The immobilization of an efficient iron(III) porphyrin catalyst onto multiwalled carbon nanotubes (MWCNT) is reported through a quaternization reaction between the dimethylamine-tetrafluorophenyl groups of the metalloporphyrin and the bromoalkyl moieties attached on the nanotubes surface. Prefunctionalization of MWCNT considered its direct reaction with 4-hydroxyaniline to introduce hydroxyphenyl groups on the nanotube sidewalls, followed by silylation with a bromoalkylorganosilane. The preparation of the catalysts was performed in conventional and microwave heating, and the obtained materials were characterized by XPS, TGA, FTIR, and XRD. Although the two procedures led to similar functionalization degree, the microwave-assisted synthesis allowed the anchoring reaction to be performed in 1 h, reducing significantly the reaction time relatively to conventional heating.
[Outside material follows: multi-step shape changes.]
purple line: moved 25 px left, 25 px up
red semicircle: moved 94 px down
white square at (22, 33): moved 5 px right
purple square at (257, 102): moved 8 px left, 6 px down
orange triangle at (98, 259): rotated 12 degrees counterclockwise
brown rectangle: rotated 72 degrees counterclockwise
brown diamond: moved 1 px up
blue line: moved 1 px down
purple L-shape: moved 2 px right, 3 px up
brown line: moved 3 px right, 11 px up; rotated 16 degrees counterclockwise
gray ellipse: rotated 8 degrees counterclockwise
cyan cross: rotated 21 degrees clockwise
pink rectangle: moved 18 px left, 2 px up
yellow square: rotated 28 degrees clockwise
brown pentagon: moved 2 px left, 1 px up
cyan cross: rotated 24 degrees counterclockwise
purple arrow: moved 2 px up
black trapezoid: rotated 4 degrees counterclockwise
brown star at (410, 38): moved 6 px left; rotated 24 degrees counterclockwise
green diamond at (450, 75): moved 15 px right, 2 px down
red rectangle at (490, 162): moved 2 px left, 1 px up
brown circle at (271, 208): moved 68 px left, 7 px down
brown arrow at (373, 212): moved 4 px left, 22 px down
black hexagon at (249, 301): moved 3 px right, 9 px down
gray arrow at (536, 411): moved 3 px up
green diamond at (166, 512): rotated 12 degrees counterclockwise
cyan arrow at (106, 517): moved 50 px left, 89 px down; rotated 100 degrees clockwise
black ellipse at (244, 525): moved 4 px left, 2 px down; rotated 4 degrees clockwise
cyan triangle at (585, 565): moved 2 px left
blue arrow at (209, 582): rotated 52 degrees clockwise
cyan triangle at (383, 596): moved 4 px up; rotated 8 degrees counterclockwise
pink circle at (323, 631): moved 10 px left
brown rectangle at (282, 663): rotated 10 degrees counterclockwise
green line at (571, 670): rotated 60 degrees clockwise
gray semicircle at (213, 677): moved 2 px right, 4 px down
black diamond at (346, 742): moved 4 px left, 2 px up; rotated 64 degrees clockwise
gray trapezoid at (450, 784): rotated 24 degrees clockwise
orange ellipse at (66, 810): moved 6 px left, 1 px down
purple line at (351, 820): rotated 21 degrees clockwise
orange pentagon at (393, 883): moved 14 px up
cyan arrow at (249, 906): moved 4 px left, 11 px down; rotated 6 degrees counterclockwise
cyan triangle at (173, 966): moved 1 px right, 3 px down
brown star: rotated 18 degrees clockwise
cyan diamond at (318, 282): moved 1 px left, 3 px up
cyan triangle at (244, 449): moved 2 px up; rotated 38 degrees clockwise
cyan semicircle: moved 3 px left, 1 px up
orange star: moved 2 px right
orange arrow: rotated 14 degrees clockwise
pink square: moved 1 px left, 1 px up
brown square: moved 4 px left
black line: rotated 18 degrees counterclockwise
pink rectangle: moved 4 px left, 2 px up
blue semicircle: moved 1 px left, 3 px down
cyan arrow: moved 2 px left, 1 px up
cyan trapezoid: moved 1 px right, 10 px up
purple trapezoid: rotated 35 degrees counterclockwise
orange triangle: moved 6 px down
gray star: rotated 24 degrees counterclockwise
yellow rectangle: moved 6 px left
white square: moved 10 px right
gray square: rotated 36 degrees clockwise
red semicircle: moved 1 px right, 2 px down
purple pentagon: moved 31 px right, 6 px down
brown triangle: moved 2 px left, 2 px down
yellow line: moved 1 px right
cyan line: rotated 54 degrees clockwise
For both materials, the catalyst loading was 76 mu mol g(-1) based on the iron content obtained by XPS. The materials were tested as recyclable catalysts in the epoxidation of cis-cyclooctene by hydrogen peroxide as a green oxidant at room temperature, and in ethanol as a cheap and environmental compatible solvent with no need of other additives. A 95 % conversion and 100 % selectivity towards the epoxide were obtained after 5 h of reaction time, and the reutilization of the catalysts, upon three cycles, was more efficient when the rate of H2O2 addition was 0.5 molar equivalents h(-1).